The defendant appealed from the interlocutory decree establishing the right to rescission, and from the final decree. The evidence before the judge, and his report of material facts, are before us. His findings of fact, as well as his rulings of law, are open for review, but his findings based upon oral evidence will not be overturned unless plainly wrong. Berman v. Coakley, 257 Mass. 159, 162. The judge found that the plaintiff was induced to make the exchange by false representations, made by the defendant as of his own knowledge with intent that the plaintiff should act upon them, to the effect that the rents stated in leases given by a former owner of the equity of redemption to tenants of the property on Winthrop Road were the rents actually being received, whereas in truth the rents received were substantially less. This finding, though contrary to testimony for the defendant, had ample support in the evidence. These representations were material (Mignault v. Goldman, 234 Mass. 205; McCarthy v. Reid, 237 Mass. 371, 372; Rykiel v. Sklaver, 259 Mass. 608), even though the foreclosure of a mortgage having priority over the *208leases and the purchase by the defendant at the foreclosure sale had made the leases ineffective against the defendant or the plaintiff. The plaintiff in the exercise of reasonable diligence might believe the defendant’s representations, without investigating among the tenants. Lee v. Tarplin, 183 Mass. 52. There is nothing inconsistent with this in Gaucher v. Solomon, 279 Mass. 296. We see nothing in the conduct of the plaintiff from October 31, 1930, when she first discovered the truth, until January 30, 1931, when she brought suit, that amounts to an affirmance of the exchange. The finding that the defendant did not know that his representations were false does not aid him. His conduct was none the less a fraud in law, entitling the plaintiff to rescission. Bates v. Cashman, 230 Mass. 167. Loomis v. Pease, 234 Mass. 101, 107. Andreottala v. Gaeta, 260 Mass. 105, 109, 110. Des Brisay v. Foss, 264 Mass. 102, 111. See also Alpine v. Friend Bros. Inc. 244 Mass. 164, 167.

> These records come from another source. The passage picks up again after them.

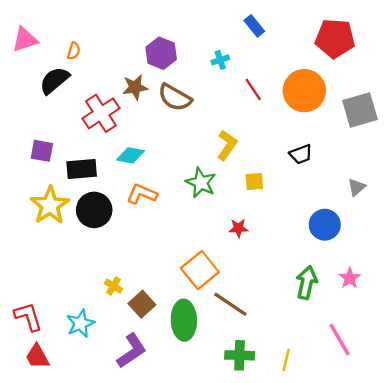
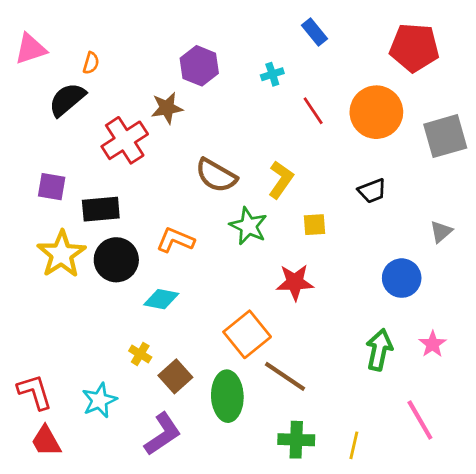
brown semicircle: (175, 97) -> (216, 175), moved
cyan diamond: (130, 155) -> (161, 299), moved
red star: (238, 228) -> (295, 282), size x1.5

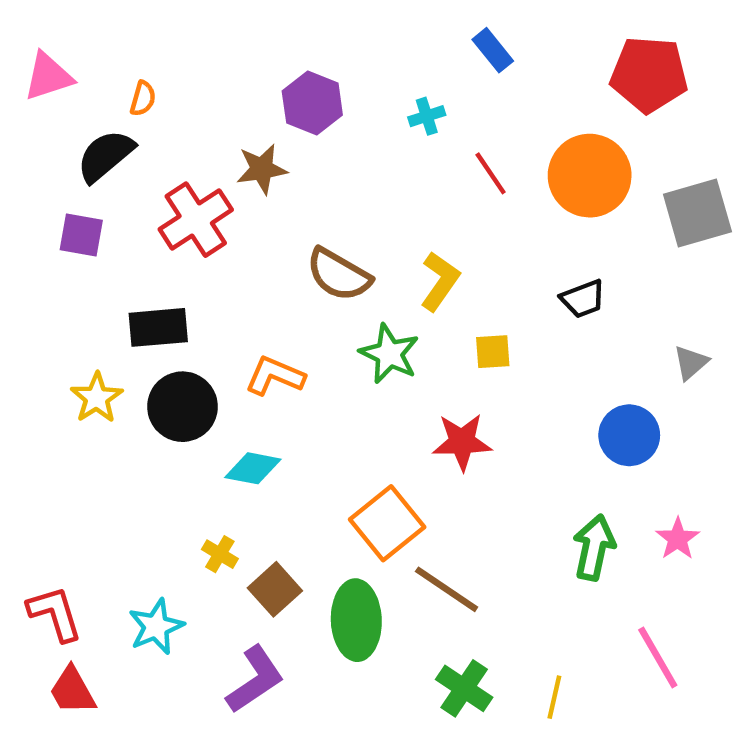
purple square: (52, 187) -> (81, 235), moved
yellow star: (61, 254) -> (97, 398), size x0.7
green cross: (296, 440) -> (464, 688), turned 32

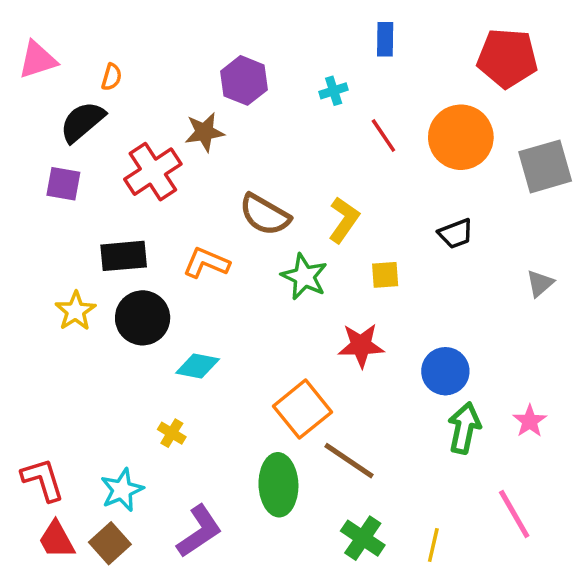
blue rectangle: (493, 50) -> (385, 39), turned 40
orange L-shape: (275, 376) -> (206, 263), moved
blue circle: (629, 435) -> (445, 371), moved
brown square: (275, 589) -> (110, 543), moved

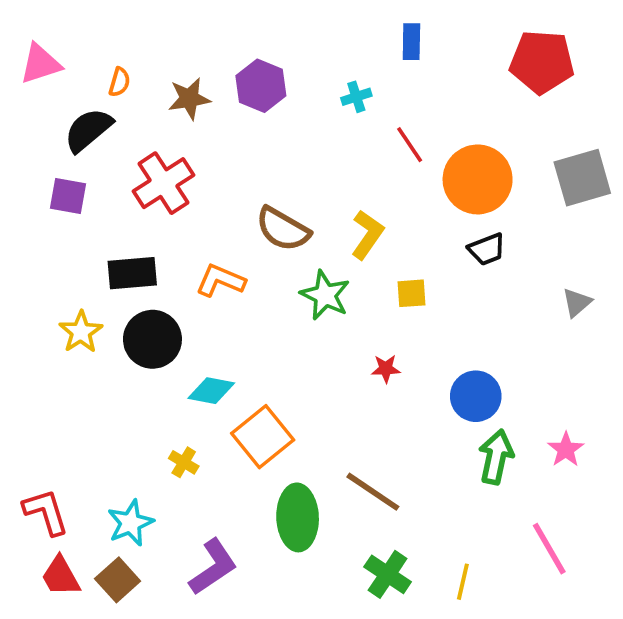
brown star: (204, 132) -> (189, 99), moved
orange circle: (461, 137) -> (478, 179), moved
red star: (361, 345) -> (386, 369), size x0.6
orange square: (303, 409) -> (263, 437), moved

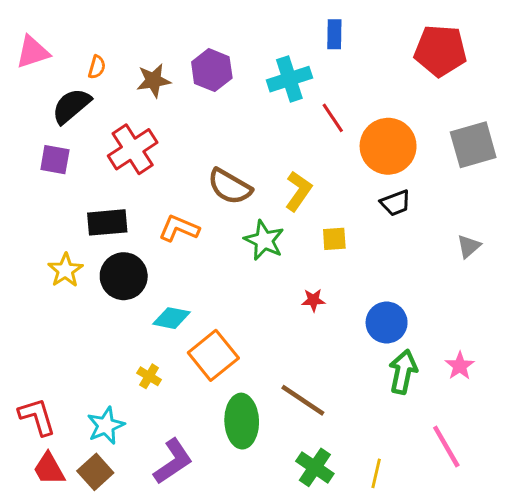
cyan cross: (356, 97) -> (289, 79), size x1.8

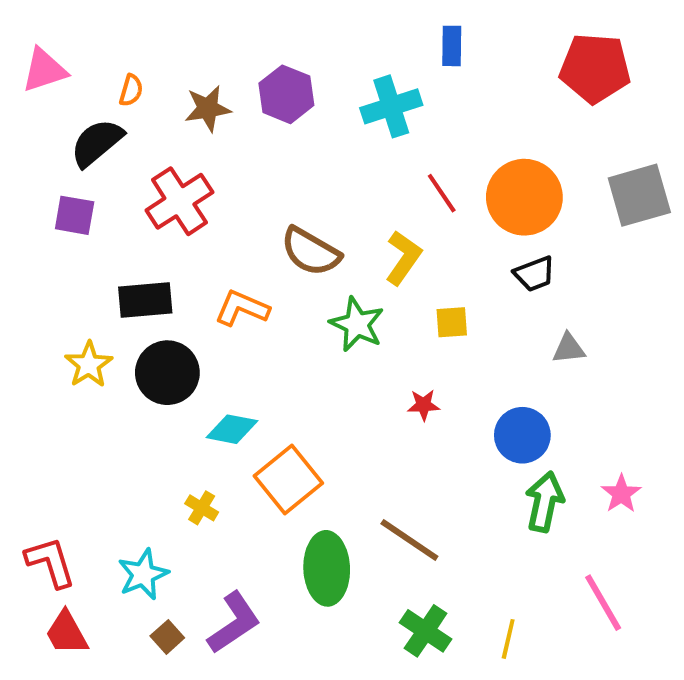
red line: (333, 118) -> (442, 193), moved
gray triangle: (469, 246) -> (569, 348), moved, turned 35
brown square: (95, 472) -> (167, 637), moved, size x0.7

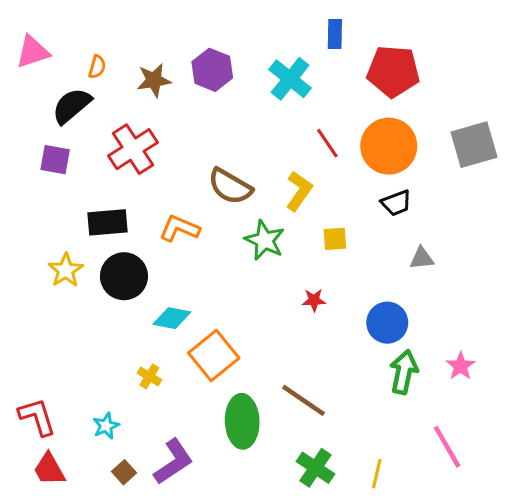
red pentagon: (595, 68) -> (393, 71), moved
cyan cross: (391, 106) -> (290, 79), turned -33
cyan star: (143, 574) -> (106, 426), size x0.7

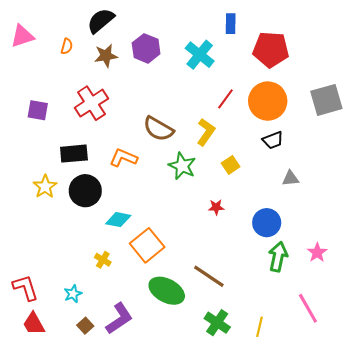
black semicircle: (72, 106) -> (101, 21), moved
red line: (327, 143) -> (225, 99), turned 70
yellow square: (335, 239) -> (231, 165), turned -30
green ellipse: (242, 421) -> (167, 291), turned -60

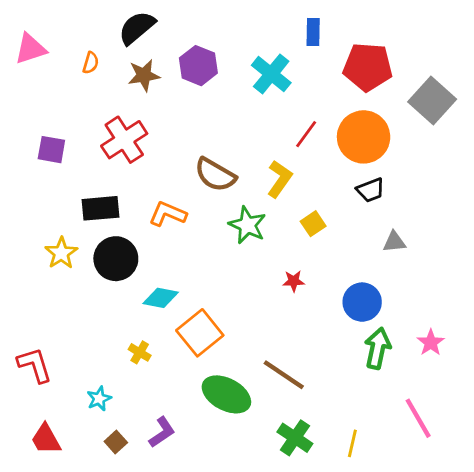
gray square: (326, 100) -> (432, 101), moved, turned -32
red L-shape: (25, 288) -> (35, 365), moved
purple L-shape: (119, 319) -> (162, 432), size x0.7

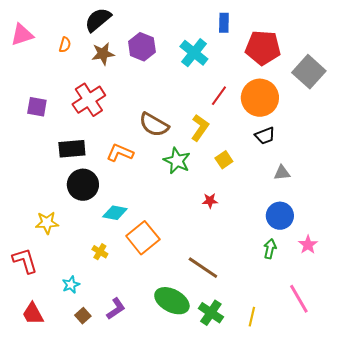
yellow star: (61, 253) -> (47, 223), moved, turned 30
blue circle: (362, 302) -> (280, 216), moved
green arrow: (378, 348) -> (270, 249), size x0.7
green ellipse: (226, 394) -> (172, 301), moved

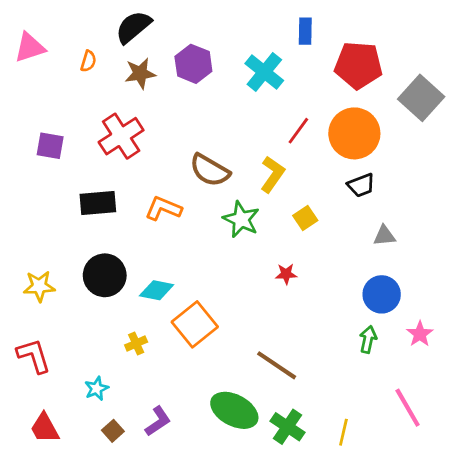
black circle: (83, 185) -> (105, 275), moved
yellow star: (47, 223) -> (39, 286), moved
yellow cross: (100, 252) -> (136, 344), turned 35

The plaintiff, who is prepared to return the property received in the exchange, is not deprived of her right to rescission by the conveyance before suit of the Winchester Street property from the defendant to an innocent purchaser. The defendant was rightly ordered to make compensation to the plaintiff in money for the property that he cannot restore to her. O’Shea v. Vaughn, 201 Mass. 412, 423. Cook v. Scheffreen, 215 Mass. 444, 449. Lefevre v. Chamberlain, 228 Mass. 294, 297. Stevens v. Mulcahy, 261 Mass. 116.

The affirmance of the final decree will not prevent the Superior Court, in entering a new final decree after rescript (Sunter v. Sunter, 204 Mass. 448, 453), from bringing up to the date of such decree the accounting of rents and expenses, as well as the interest. Day v. Mills, 213 Mass. 585. Malden Center Garage, Inc. v. Berkowitz, 269 Mass. 303, 307. Hobbs v. Cunningham, 273 Mass. 529, 536.

Interlocutory and final decrees affirmed with costs.